Wednesday, September 1, 2010

Justice Served

I hadn't planned on finishing another Cash Laramie western so quickly but an editor asked if I had a dark tale waiting in the stable. I did -- titled "Justice Served" -- yet I'm not sure that I'm ready to release it because the hero isn't cast in the best of light. Mind you, I wrote this western with the intention that heroes often fail in our eyes, don't they? Still, since I'm fond of Cash, I've decided to hold his reputation in my keyboard for the time being. And then after a few weeks of sitting on it, which I always do to see how a story ages, who knows, maybe I'll be anxious to let it go.

The Cash Laramie and Gideon Miles canon thus far: "Cash Laramie and the Masked Devil" in A Fistful of Legends | "Miles to Go" | "Kid Eddie" ( at The Western Online in two weeks) | "The Bone Orchard Mystery" (out for submission) | "The Wind Scorpion" in the Round One anthology | and "Justice Served."

What is everyone else working on?

15 comments:

Barrie said...

"hold his reputation in my keyboard"--that is a great expression! I'm just getting to know a new protagonist. Fun, but it does take some energy. ;)

mybillcrider said...

Your story in NEEDLE hit home with an old guy like me.

Alyssa Goodnight said...

Pretty great track record!

pattinase (abbott) said...

You're doing great! Lots of half-done stories on here.

David Cranmer said...

Barrie, This new protagonist must be outside your Sherry series?

Bill, We really could have used Sheriff Rhodes on that one but Gina did pretty well considering.

Alyssa, I’m doing my best to be sparingly and try not to run the well dry.

Patti, I’m thinking you meant a lot of half-done stories out there or was that a Freudian slip. :)

Ron Scheer said...

MILES TO GO remains a highlight of my whole summer. Thanks.

As you know, I've been using my blog to rough draft what I hope turns into a book on early western fiction, and anybody can watch that project in progress online. Different from writing fiction, which is more of a black box for those of us waiting to see the results of your creative efforts.

Jodi MacArthur said...

I like your westerns, and it seems your keyboard does too. Do you need an extra set of eyes?

This post reminds me I have a half written western werewolf story sitting in a file. Maybe it's time to pull it out again.

G. B. Miller said...

Pretty cool update.

I don't have much at the moment beyond what I posted as a blog update. I started a new story while waiting for my WiP to come back from its physical examination, but events in the past two weeks have consipired to make our pen dry up with an air bubble and produce nary a word.

David Cranmer said...

Ron, I’m constantly amazed by the amount of factual detail you discover and the prose in which you reveal it. The book will be a huge success. Remember, I said that.
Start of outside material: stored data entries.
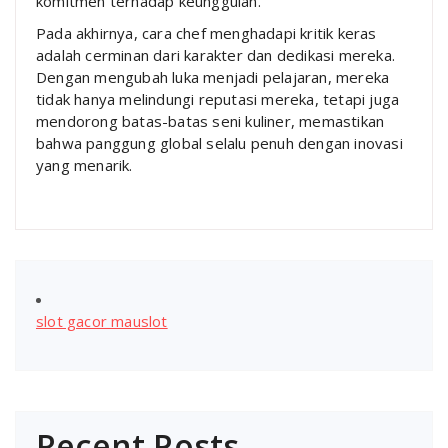
komitmen terhadap keunggulan.
Pada akhirnya, cara chef menghadapi kritik keras
adalah cerminan dari karakter dan dedikasi mereka.
Dengan mengubah luka menjadi pelajaran, mereka
tidak hanya melindungi reputasi mereka, tetapi juga
mendorong batas-batas seni kuliner, memastikan
bahwa panggung global selalu penuh dengan inovasi
yang menarik.
slot gacor mauslot
Recent Posts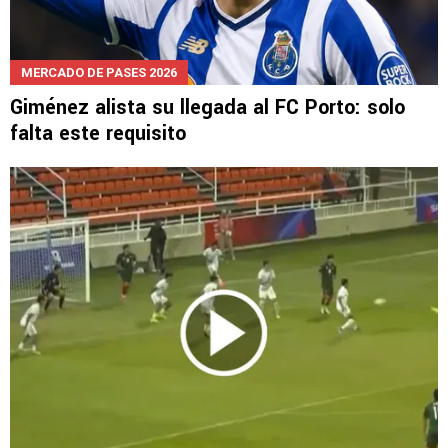
MERCADO DE PASES 2026
Giménez alista su llegada al FC Porto: solo
falta este requisito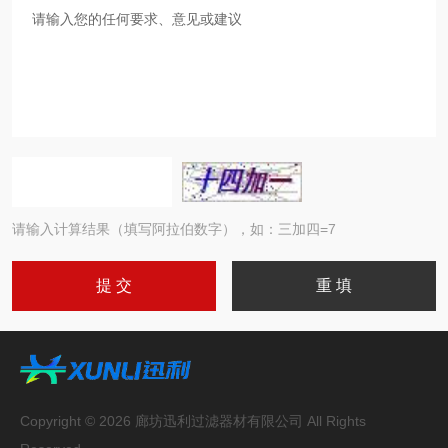
请输入计算结果（填写阿拉伯数字），如：三加四=7
Copyright © 2026 廊坊迅利过滤器材有限公司 All Rights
Jodi, Two very good writer friends (and damn fine writers they are) took a look at "Justice Served." I never just fling a tale out there.

Western werewolf story!! Please say no more. I’m hooked.

G, It seems like you have your WIP on schedule. It’s just a matter of beating it down a few more times and polishing it up.

Kieran Shea said...

i'm stuck in the third act of a 5K story involving three University of S. Carolina students looking to verify if a stranger in town is actually an on-the-lam bank robber. naturally things don't go well. trying to rub off the R-rating to make it a strong PG13 for submission. then there's this other thing (loooooong) and its giving me the stinkeye.

David Cranmer said...

I have such trouble cleaning up stories for certain publications. I mean writing about thugs and hoodlums without the proper vocabulary is a chore.

Charles Gramlich said...

Cash is cut from stern stuff. He already has a life of his own.

David Cranmer said...

It's amazing how that works.

G. B. Miller said...

We'll find out soon enough this Labor day weekend on what kind of surgery I'll have to perform on it.

David Cranmer said...

I've been enjoying the tweaking process these days. I use to hate it but now enjoy taking the manuscript to another level.